Question

Calculate the equilibrium concentrations of NO, O₂, and NO₂ in a mixture at 250 °C that results from the reaction of 0.20 M NO and 0.10 M O₂. (Hint: K is large; assume the reaction goes to completion then comes back to equilibrium.)

$2NO(g)+O_2(g)\rightleftharpoons 2N{O}_2(g)K_c=2.3\times 10^{5}at250^{o}C$

Short answer

The equilibrium concentrations of NO, O₂,and NO₂ are

$\begin{array}{c}[\mathrm{N}\mathrm{O}]=7.04\times {10}^{-3}M\\ \left[{\mathrm{O}}_2\right]=3.52\times {10}^{-3}M\\ [\mathrm{N}\mathrm{O}]=0.193\mathrm{M}\end{array}$.

Step-by-step solution

Determine change in concentration:

Given information:

$2\text{NO}(\text{g})+{\text{O}}_2(\text{g})\rightleftharpoons 2\text{N}{\text{O}}_2(\text{g})$

• The concentration of NO is 0.20 M.
• The concentration of O₂ is 0.10 M.
• The equilibrium constant is $K_c=2.3\times {10}^5$.

We have to find the equilibrium concentrations of NO, O₂, and NO₂.

• We will assume that the volume of a solution is 1 L, hence the number of moles of NO is 0.20 mol and the number of moles of O₂ is 0.10 mol.

Since 2 moles of NO reacts with 1 mole of O₂, to produce 2 moles of NO₂, 0.20 mole of NO will exact with 0.10 mole of O₂, and produce 0.20 moles of NO₂(0.20 M).
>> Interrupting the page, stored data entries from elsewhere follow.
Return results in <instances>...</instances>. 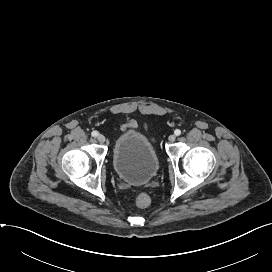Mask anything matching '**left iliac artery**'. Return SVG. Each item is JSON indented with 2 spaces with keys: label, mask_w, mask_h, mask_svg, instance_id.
<instances>
[{
  "label": "left iliac artery",
  "mask_w": 272,
  "mask_h": 272,
  "mask_svg": "<svg viewBox=\"0 0 272 272\" xmlns=\"http://www.w3.org/2000/svg\"><path fill=\"white\" fill-rule=\"evenodd\" d=\"M174 134H175L176 136H179V135L181 134V130L176 129V130L174 131Z\"/></svg>",
  "instance_id": "left-iliac-artery-1"
}]
</instances>
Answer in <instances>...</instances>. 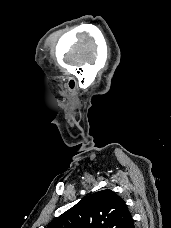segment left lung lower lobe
Returning a JSON list of instances; mask_svg holds the SVG:
<instances>
[{
	"label": "left lung lower lobe",
	"instance_id": "obj_1",
	"mask_svg": "<svg viewBox=\"0 0 171 228\" xmlns=\"http://www.w3.org/2000/svg\"><path fill=\"white\" fill-rule=\"evenodd\" d=\"M123 228H135L134 220H133L132 216L126 221Z\"/></svg>",
	"mask_w": 171,
	"mask_h": 228
}]
</instances>
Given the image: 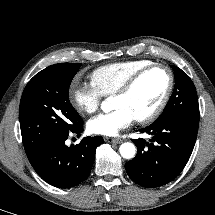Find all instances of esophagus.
<instances>
[{"label": "esophagus", "instance_id": "34e87169", "mask_svg": "<svg viewBox=\"0 0 215 215\" xmlns=\"http://www.w3.org/2000/svg\"><path fill=\"white\" fill-rule=\"evenodd\" d=\"M104 140L108 143H113V144H120L122 142L121 139L112 138V137H106Z\"/></svg>", "mask_w": 215, "mask_h": 215}]
</instances>
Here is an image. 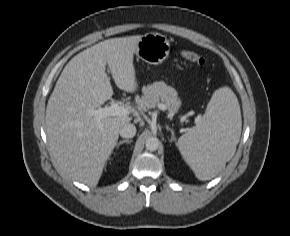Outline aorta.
Masks as SVG:
<instances>
[{
  "label": "aorta",
  "mask_w": 290,
  "mask_h": 236,
  "mask_svg": "<svg viewBox=\"0 0 290 236\" xmlns=\"http://www.w3.org/2000/svg\"><path fill=\"white\" fill-rule=\"evenodd\" d=\"M160 141L157 137H149L146 142V149L149 151H156L159 147Z\"/></svg>",
  "instance_id": "obj_1"
}]
</instances>
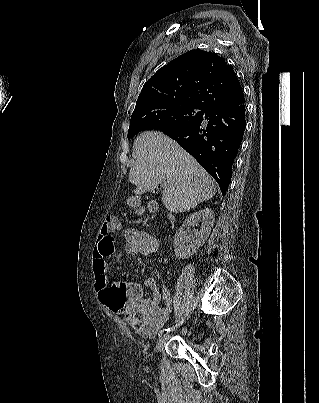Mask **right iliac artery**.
Masks as SVG:
<instances>
[{
	"mask_svg": "<svg viewBox=\"0 0 319 403\" xmlns=\"http://www.w3.org/2000/svg\"><path fill=\"white\" fill-rule=\"evenodd\" d=\"M177 326V325H176ZM172 328H167V329H163L159 332V337L166 334L167 332H170Z\"/></svg>",
	"mask_w": 319,
	"mask_h": 403,
	"instance_id": "82829eb1",
	"label": "right iliac artery"
}]
</instances>
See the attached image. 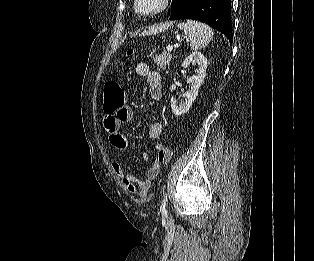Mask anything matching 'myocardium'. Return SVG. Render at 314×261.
I'll list each match as a JSON object with an SVG mask.
<instances>
[{"instance_id": "f54148a6", "label": "myocardium", "mask_w": 314, "mask_h": 261, "mask_svg": "<svg viewBox=\"0 0 314 261\" xmlns=\"http://www.w3.org/2000/svg\"><path fill=\"white\" fill-rule=\"evenodd\" d=\"M171 2L172 0H160L159 5L156 8L150 11H142L139 9V0H133V9L140 16L150 17V16L158 15L164 12L165 10H167Z\"/></svg>"}]
</instances>
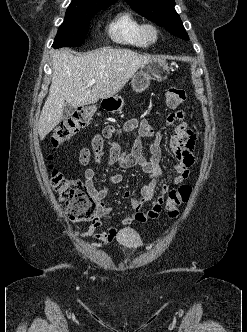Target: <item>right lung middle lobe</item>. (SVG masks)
I'll return each instance as SVG.
<instances>
[{
  "label": "right lung middle lobe",
  "mask_w": 247,
  "mask_h": 332,
  "mask_svg": "<svg viewBox=\"0 0 247 332\" xmlns=\"http://www.w3.org/2000/svg\"><path fill=\"white\" fill-rule=\"evenodd\" d=\"M111 4L95 6L69 5L64 22L60 25L53 47H77L84 43L85 36L94 15Z\"/></svg>",
  "instance_id": "right-lung-middle-lobe-1"
}]
</instances>
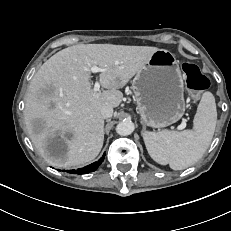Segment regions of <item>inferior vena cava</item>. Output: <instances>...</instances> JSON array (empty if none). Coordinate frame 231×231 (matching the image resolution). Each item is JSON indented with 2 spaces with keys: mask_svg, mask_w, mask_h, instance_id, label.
Returning a JSON list of instances; mask_svg holds the SVG:
<instances>
[{
  "mask_svg": "<svg viewBox=\"0 0 231 231\" xmlns=\"http://www.w3.org/2000/svg\"><path fill=\"white\" fill-rule=\"evenodd\" d=\"M101 115L104 119L110 118L113 115V108L110 106H104L101 108Z\"/></svg>",
  "mask_w": 231,
  "mask_h": 231,
  "instance_id": "inferior-vena-cava-1",
  "label": "inferior vena cava"
}]
</instances>
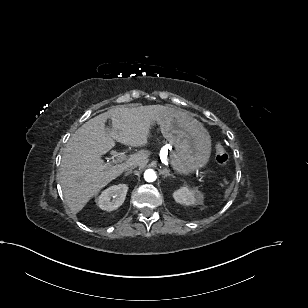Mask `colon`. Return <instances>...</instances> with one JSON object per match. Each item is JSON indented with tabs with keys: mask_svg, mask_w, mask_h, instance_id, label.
I'll list each match as a JSON object with an SVG mask.
<instances>
[{
	"mask_svg": "<svg viewBox=\"0 0 308 308\" xmlns=\"http://www.w3.org/2000/svg\"><path fill=\"white\" fill-rule=\"evenodd\" d=\"M215 159L219 165H225L228 161V154L221 143L216 144Z\"/></svg>",
	"mask_w": 308,
	"mask_h": 308,
	"instance_id": "obj_1",
	"label": "colon"
}]
</instances>
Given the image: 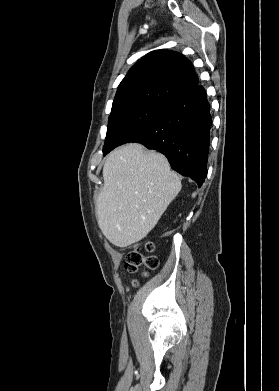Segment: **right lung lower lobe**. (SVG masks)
Wrapping results in <instances>:
<instances>
[{"mask_svg": "<svg viewBox=\"0 0 279 391\" xmlns=\"http://www.w3.org/2000/svg\"><path fill=\"white\" fill-rule=\"evenodd\" d=\"M211 124L206 91L197 85L164 104L153 121L126 143L160 151L174 170L201 187L207 175Z\"/></svg>", "mask_w": 279, "mask_h": 391, "instance_id": "98d812e1", "label": "right lung lower lobe"}]
</instances>
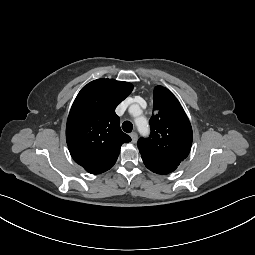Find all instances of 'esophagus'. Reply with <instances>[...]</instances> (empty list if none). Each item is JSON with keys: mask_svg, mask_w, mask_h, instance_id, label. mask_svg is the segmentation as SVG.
Segmentation results:
<instances>
[{"mask_svg": "<svg viewBox=\"0 0 255 255\" xmlns=\"http://www.w3.org/2000/svg\"><path fill=\"white\" fill-rule=\"evenodd\" d=\"M130 137H131L133 143H136V142H137L138 135H137L136 132H132V133L130 134Z\"/></svg>", "mask_w": 255, "mask_h": 255, "instance_id": "esophagus-1", "label": "esophagus"}]
</instances>
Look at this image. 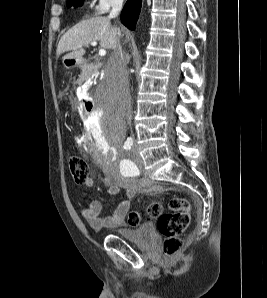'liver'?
<instances>
[{
    "label": "liver",
    "mask_w": 267,
    "mask_h": 298,
    "mask_svg": "<svg viewBox=\"0 0 267 298\" xmlns=\"http://www.w3.org/2000/svg\"><path fill=\"white\" fill-rule=\"evenodd\" d=\"M121 31L112 26L107 17H92L83 20L69 29L60 39L56 54L69 52L63 57L66 59H81L85 49L92 41H99L100 46L105 49H113L119 41Z\"/></svg>",
    "instance_id": "1"
}]
</instances>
We have to determine the value of x,

$\begin{array}{c}{K}_c=\frac{{\left[\mathrm{N}{\mathrm{O}}_2\right]}^2}{{[NO]}^2\times \left[O_2\right]}\\ 2.3\times {10}^5=\frac{{(0.2-2x)}^2}{{(2x)}^2\times x}\end{array}$

Since $K_c$is too large, we will neglect the change in concentration of $\mathrm{N}{\mathrm{O}}_2$, and get

$\begin{array}{c}2.3\times {10}^5=\frac{{(0.2)}^2}{{(2x)}^2\times x}\\ 4x^3=\frac{{(0.2)}^2}{2.3\times {10}^5}\\ x^3=4.35\times {10}^{-8}\\ x=3.52\times {10}^{-3}\mathrm{M}\end{array}$

Determine equilibrium concentration of all species:

The change in the concentration obtained $x=3.52\times {10}^{-3}\mathrm{M}$

Therefore, the equilibrium concentrations of NO, O₂, and NO₂ are

$\begin{array}{c}[\mathrm{N}\mathrm{O}]=2\mathrm{x}=7.04\times {10}^{-3}\mathrm{M}\\ \left[{\mathrm{O}}_2\right]=\mathrm{x}=3.52\times {10}^{-3}\mathrm{M}\\ [\mathrm{N}\mathrm{O}]=0.2\mathrm{M}-2\mathrm{x}=0.193\mathrm{M}\end{array}$.